_Exercise description_.
Take the line containing "ต้องเข้าทางประ" and every line after it in the data below, and print them exactly as given, with nothing else.

_Extracted records_.
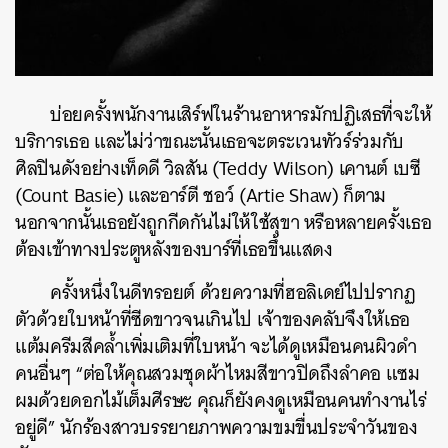
บ่อยครั้งพนักงานเสิร์ฟในร้านอาหารมักปฏิเสธที่จะให้
บริการเธอ และไม่ว่าขณะนั้นเธอจะตระเวนทัวร์ร่วมกับ
ศิลปินดังอย่างเท็ดดี วิลสัน (Teddy Wilson) เคานต์ เบซี
(Count Basie) และอาร์ตี ชอว์ (Artie Shaw) ก็ตาม
นอกจากนั้นเธอยังถูกกีดกันไม่ให้ใช้สุขา หรือหลายครั้งเธอ
ต้องเข้าทางประตูหลังของบาร์ที่เธอขึ้นแสดง
ครั้งหนึ่งในดีทรอยต์ ด้วยความที่ฮอลิเดย์ไปปรากฏ
ตัวด้วยใบหน้าที่ซีดขาวจนเกินไป เจ้าของคลับจึงให้เธอ
แต้มครีมสีคล้ำเพิ่มเติมที่ใบหน้า จะได้ดูเหมือนคนผิวดำ
คนอื่นๆ “ต่อให้คุณสวมชุดผ้าไหมสีขาวปิดถึงลำคอ แซม
ผมด้วยดอกไม้เต็มศีรษะ คุณก็ยังคงดูเหมือนคนทำงานไร่
อยู่ดี” นักร้องสาวบรรยายภาพความขมขื่นประจำวันของ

_Task solution_.
ต้องเข้าทางประตูหลังของบาร์ที่เธอขึ้นแสดง
ครั้งหนึ่งในดีทรอยต์ ด้วยความที่ฮอลิเดย์ไปปรากฏ
ตัวด้วยใบหน้าที่ซีดขาวจนเกินไป เจ้าของคลับจึงให้เธอ
แต้มครีมสีคล้ำเพิ่มเติมที่ใบหน้า จะได้ดูเหมือนคนผิวดำ
คนอื่นๆ “ต่อให้คุณสวมชุดผ้าไหมสีขาวปิดถึงลำคอ แซม
ผมด้วยดอกไม้เต็มศีรษะ คุณก็ยังคงดูเหมือนคนทำงานไร่
อยู่ดี” นักร้องสาวบรรยายภาพความขมขื่นประจำวันของ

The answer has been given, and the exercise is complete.